La version Instagram du nomadisme numérique montre des laptops sur la plage et des cocktails au coucher du soleil. La réalité, c’est comprendre pourquoi vous avez des reçus dans trois devises et où vous devez vraiment payer des impôts cette année.
1. Maîtriser le chaos des devises
Le tueur silencieux du budget nomade est l’écart de conversion. À chaque paiement par carte ou retrait, des intermédiaires prélèvent leur part.
La règle de la devise de base
Votre activité a besoin d’une devise fonctionnelle, souvent celle du pays d’enregistrement. Enregistrez chaque dépense dans sa devise locale, puis convertissez vers votre devise de base au taux du jour.
Ne choisissez jamais « payer dans votre devise » sur un terminal. Payez toujours en devise locale : le taux du terminal est presque toujours moins bon que celui de votre banque.
2. Résoudre le puzzle de la résidence fiscale
Le mythe le plus dangereux chez les nomades est : « Si je bouge tout le temps, je ne dois d’impôts nulle part. » C’est faux et peut coûter très cher.

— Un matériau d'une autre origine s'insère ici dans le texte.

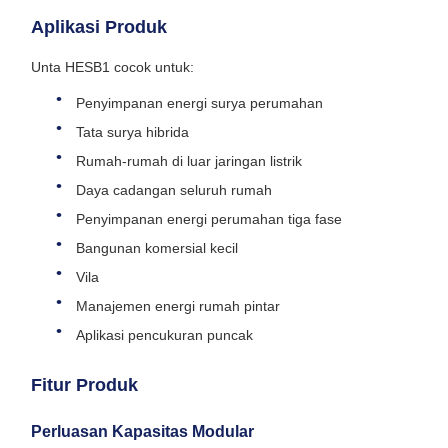
Aplikasi Produk
Unta HESB1 cocok untuk:
Penyimpanan energi surya perumahan
Tata surya hibrida
Rumah-rumah di luar jaringan listrik
Daya cadangan seluruh rumah
Penyimpanan energi perumahan tiga fase
Bangunan komersial kecil
Vila
Manajemen energi rumah pintar
Aplikasi pencukuran puncak
Fitur Produk
Perluasan Kapasitas Modular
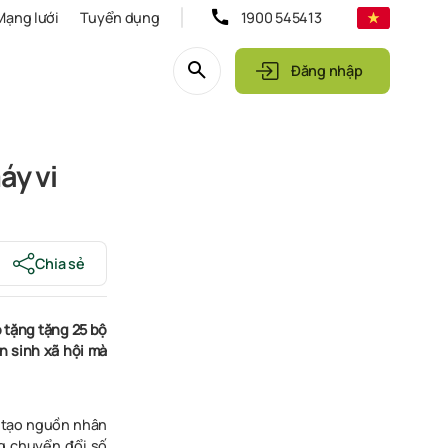
Mạng lưới
Tuyển dụng
1900 545413
Đăng nhập
áy vi
Chia sẻ
o tặng
tặng 25 bộ
n sinh xã hội mà
o tạo nguồn nhân
ng chuyển đổi số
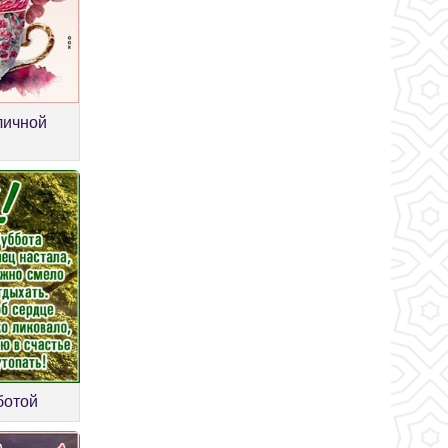
личной
ботой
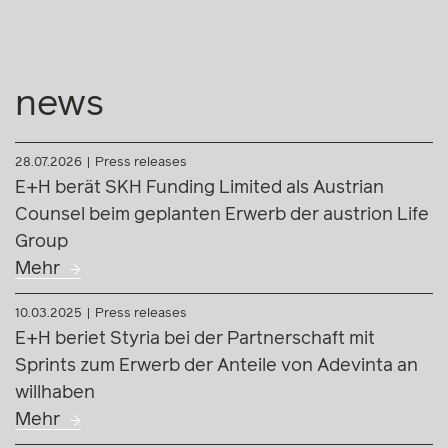
news
28.07.2026
Press releases
E+H berät SKH Funding Limited als Austrian
Counsel beim geplanten Erwerb der austrion Life
Group
Mehr
10.03.2025
Press releases
E+H beriet Styria bei der Partnerschaft mit
Sprints zum Erwerb der Anteile von Adevinta an
willhaben
Mehr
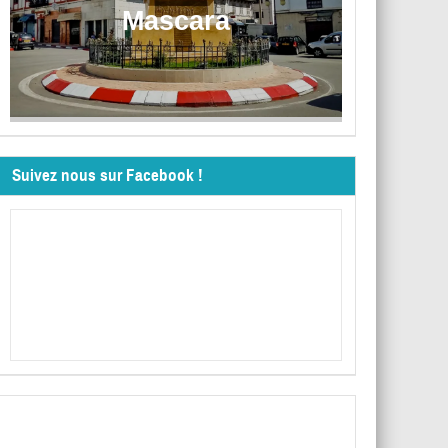
Mascara
Suivez nous sur Facebook !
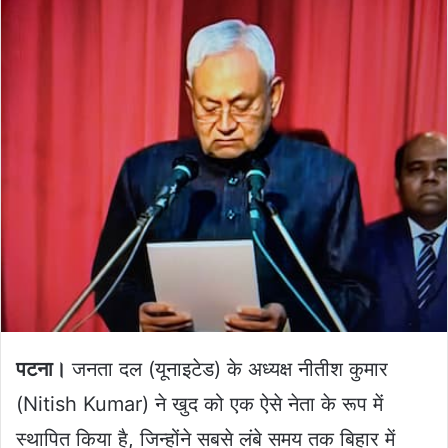
email
पटना।
जनता दल (यूनाइटेड) के अध्यक्ष नीतीश कुमार
(Nitish Kumar) ने खुद को एक ऐसे नेता के रूप में
स्थापित किया है, जिन्होंने सबसे लंबे समय तक बिहार में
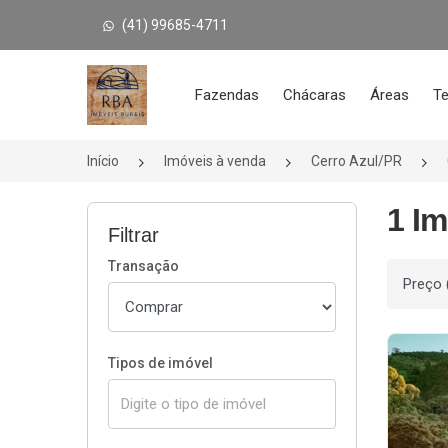
(41) 99685-4711
Página inicial
Fazendas
Chácaras
Áreas
Te
Início
Imóveis à venda
Cerro Azul/PR
1 I
Filtrar
Transação
Ordenar
Tipos de imóvel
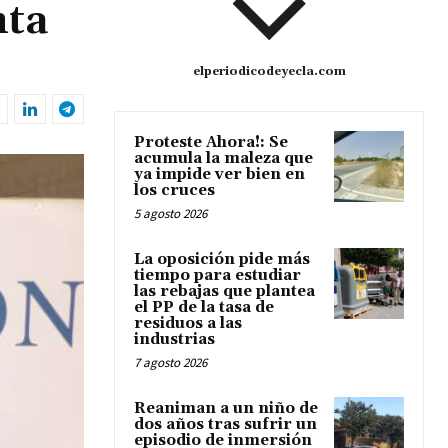
nta
elperiodicodeyecla.com
Proteste Ahora!: Se
acumula la maleza que
ya impide ver bien en
los cruces
5 agosto 2026
La oposición pide más
tiempo para estudiar
las rebajas que plantea
el PP de la tasa de
residuos a las
industrias
7 agosto 2026
Reaniman a un niño de
dos años tras sufrir un
episodio de inmersión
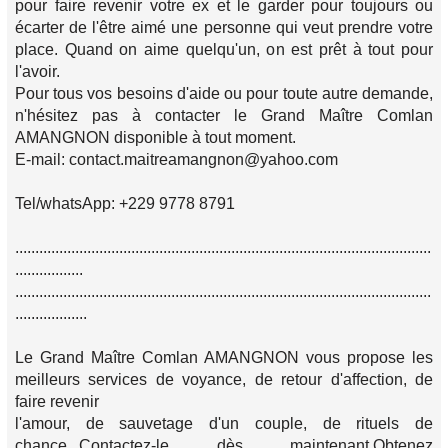
pour faire revenir votre ex et le garder pour toujours ou
écarter de l'être aimé une personne qui veut prendre votre
place. Quand on aime quelqu'un, on est prêt à tout pour
l'avoir.
Pour tous vos besoins d'aide ou pour toute autre demande,
n'hésitez pas à contacter le Grand Maître Comlan
AMANGNON disponible à tout moment.
E-mail: contact.maitreamangnon@yahoo.com
Tel/whatsApp: +229 9778 8791
........................................................................................................
.................
........................................................................................................
..................
Le Grand Maître Comlan AMANGNON vous propose les
meilleurs services de voyance, de retour d'affection, de
faire revenir
l'amour, de sauvetage d'un couple, de rituels de
chance...Contactez-le dès maintenant.Obtenez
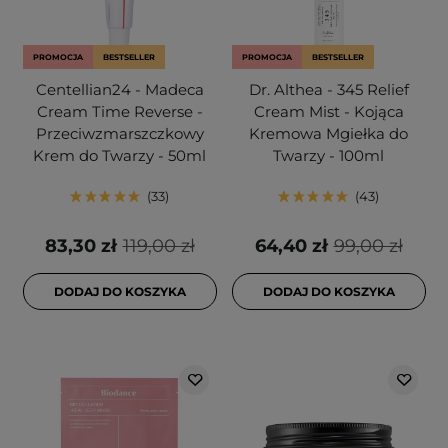
PROMOCJA
BESTSELLER
PROMOCJA
BESTSELLER
Centellian24 - Madeca
Dr. Althea - 345 Relief
Cream Time Reverse -
Cream Mist - Kojąca
Przeciwzmarszczkowy
Kremowa Mgiełka do
Krem do Twarzy - 50ml
Twarzy - 100ml
33
43
83,30 zł
119,00 zł
64,40 zł
99,00 zł
DODAJ DO KOSZYKA
DODAJ DO KOSZYKA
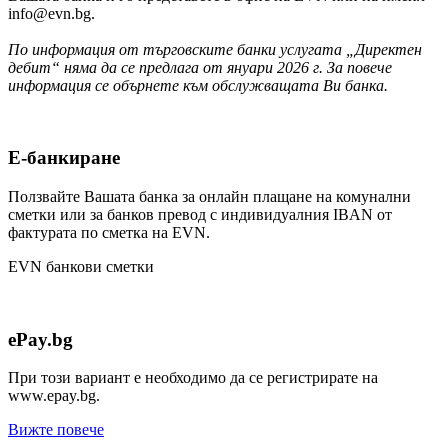
info@evn.bg
.
По информация от търговските банки услугата „Директен
дебит“ няма да се предлага от януари 2026 г. За повече
информация се обърнете към обслужващата Ви банка.
Е-банкиране
Ползвайте Вашата банка за онлайн плащане на комунални
сметки или за банков превод с индивидуалния IBAN от
фактурата по сметка на EVN.
EVN банкови сметки
ePay.bg
При този вариант е необходимо да се регистрирате на
www.epay.bg.
Вижте повече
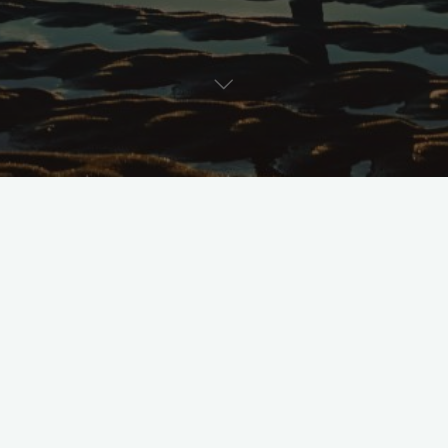
Bez kategorii
Witaj, świecie!
2017-09-19
Witaj w WordPressie. To jest twój pierwszy wpis.
Zmodyfikuj go lub usuń, a następnie rozpocznij
pisanie!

3. La stack sans frontières
- Banque : Wise ou Revolut Business pour détenir plusieurs devises.
- Capture des dépenses : Finovoo pour photographier les reçus instantanément.
- Comptabilité : Xero ou QuickBooks Online, impérativement dans le cloud.
- VPN : pour accéder aux portails bancaires en sécurité depuis un Wi-Fi public.
4. Gérer les voyages mixtes pro/perso
Ajoutez une justification professionnelle à chaque reçu de voyage. « Vol vers Lisbonne - Web Summit 2026 » est défendable en audit ; « vol vers Lisbonne » ne l’est pas.
5. L’habitude de réconciliation du vendredi
Chaque vendredi, prenez 15 minutes pour vérifier votre boîte Finovoo : catégories automatiques, conversions, archivage. La liberté du nomadisme dépend de la discipline du back-office.